[Opening Data section]

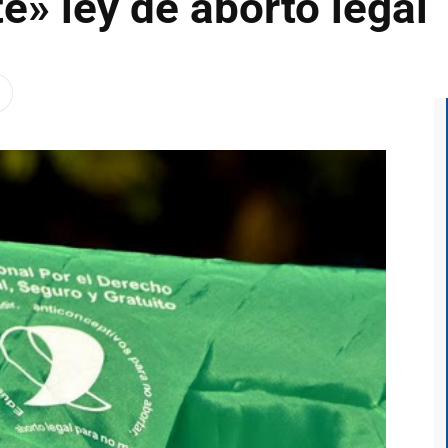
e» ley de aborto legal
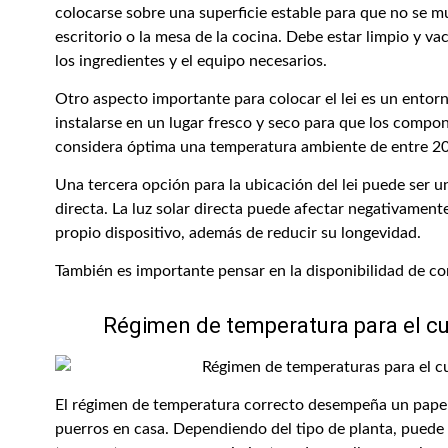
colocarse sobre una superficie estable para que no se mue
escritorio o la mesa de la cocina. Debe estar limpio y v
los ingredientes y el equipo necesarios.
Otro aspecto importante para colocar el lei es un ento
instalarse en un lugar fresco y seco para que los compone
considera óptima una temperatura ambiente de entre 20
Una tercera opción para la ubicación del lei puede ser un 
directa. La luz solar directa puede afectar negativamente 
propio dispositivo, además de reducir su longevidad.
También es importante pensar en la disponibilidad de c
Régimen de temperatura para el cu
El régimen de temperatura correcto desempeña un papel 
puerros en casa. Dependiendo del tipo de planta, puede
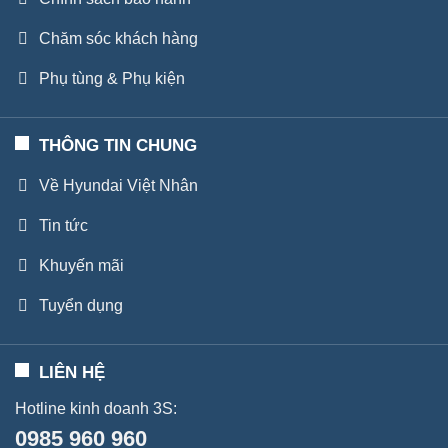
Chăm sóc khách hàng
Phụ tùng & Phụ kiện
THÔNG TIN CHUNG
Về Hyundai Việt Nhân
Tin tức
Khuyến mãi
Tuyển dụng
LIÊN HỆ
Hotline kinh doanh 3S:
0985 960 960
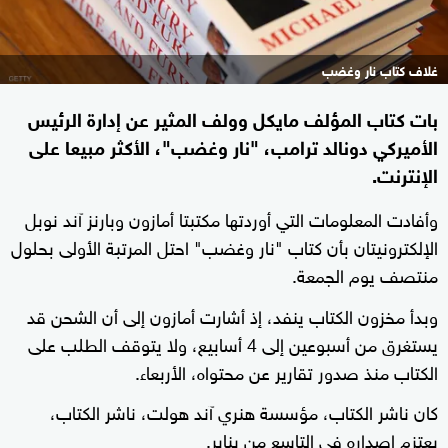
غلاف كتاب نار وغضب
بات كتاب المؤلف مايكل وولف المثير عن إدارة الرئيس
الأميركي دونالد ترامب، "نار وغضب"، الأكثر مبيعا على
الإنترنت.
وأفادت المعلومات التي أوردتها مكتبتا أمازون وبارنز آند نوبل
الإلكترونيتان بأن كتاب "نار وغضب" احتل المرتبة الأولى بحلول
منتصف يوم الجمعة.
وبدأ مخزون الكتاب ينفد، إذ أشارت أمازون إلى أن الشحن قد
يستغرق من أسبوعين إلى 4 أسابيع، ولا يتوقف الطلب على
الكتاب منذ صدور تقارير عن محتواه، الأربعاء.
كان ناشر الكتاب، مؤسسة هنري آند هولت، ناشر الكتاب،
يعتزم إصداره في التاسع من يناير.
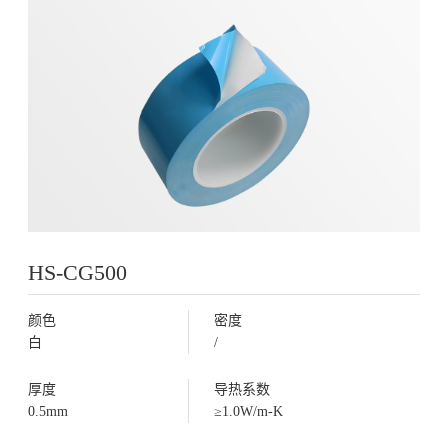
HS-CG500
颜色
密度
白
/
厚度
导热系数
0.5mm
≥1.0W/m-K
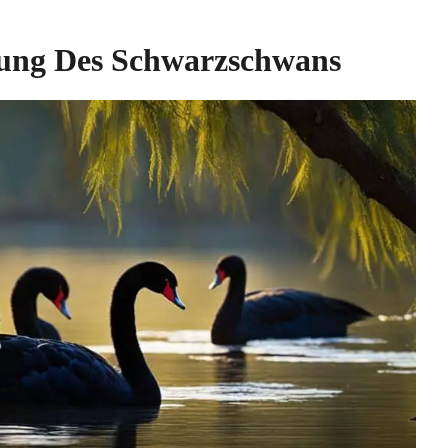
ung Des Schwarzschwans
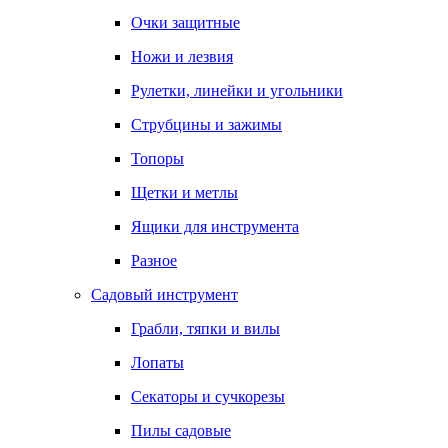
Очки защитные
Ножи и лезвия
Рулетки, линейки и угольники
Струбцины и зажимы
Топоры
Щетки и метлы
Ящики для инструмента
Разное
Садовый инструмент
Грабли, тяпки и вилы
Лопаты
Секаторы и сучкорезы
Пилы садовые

[Closing Data section]

**Task to carry out**
Leaving the pictures aside, output each entry above exactly as written.

**Written solution**
e» ley de aborto legal
colocarse sobre una superficie estable para que no se mue
escritorio o la mesa de la cocina. Debe estar limpio y v
los ingredientes y el equipo necesarios.
Otro aspecto importante para colocar el lei es un ento
instalarse en un lugar fresco y seco para que los compone
considera óptima una temperatura ambiente de entre 20
Una tercera opción para la ubicación del lei puede ser un 
directa. La luz solar directa puede afectar negativamente 
propio dispositivo, además de reducir su longevidad.
También es importante pensar en la disponibilidad de c
Régimen de temperatura para el cu
El régimen de temperatura correcto desempeña un papel 
puerros en casa. Dependiendo del tipo de planta, puede
Chăm sóc khách hàng
Phụ tùng & Phụ kiện
THÔNG TIN CHUNG
Về Hyundai Việt Nhân
Tin tức
Khuyến mãi
Tuyển dụng
LIÊN HỆ
Hotline kinh doanh 3S:
0985 960 960
غلاف كتاب نار وغضب
بات كتاب المؤلف مايكل وولف المثير عن إدارة الرئيس
الأميركي دونالد ترامب، "نار وغضب"، الأكثر مبيعا على
الإنترنت.
وأفادت المعلومات التي أوردتها مكتبتا أمازون وبارنز آند نوبل
الإلكترونيتان بأن كتاب "نار وغضب" احتل المرتبة الأولى بحلول
منتصف يوم الجمعة.
وبدأ مخزون الكتاب ينفد، إذ أشارت أمازون إلى أن الشحن قد
يستغرق من أسبوعين إلى 4 أسابيع، ولا يتوقف الطلب على
الكتاب منذ صدور تقارير عن محتواه، الأربعاء.
كان ناشر الكتاب، مؤسسة هنري آند هولت، ناشر الكتاب،
يعتزم إصداره في التاسع من يناير.
HS-CG500
颜色
密度
白
/
厚度
导热系数
0.5mm
≥1.0W/m-K
ung Des Schwarzschwans
Очки защитные
Ножи и лезвия
Рулетки, линейки и угольники
Струбцины и зажимы
Топоры
Щетки и метлы
Ящики для инструмента
Разное
Садовый инструмент
Грабли, тяпки и вилы
Лопаты
Секаторы и сучкорезы
Пилы садовые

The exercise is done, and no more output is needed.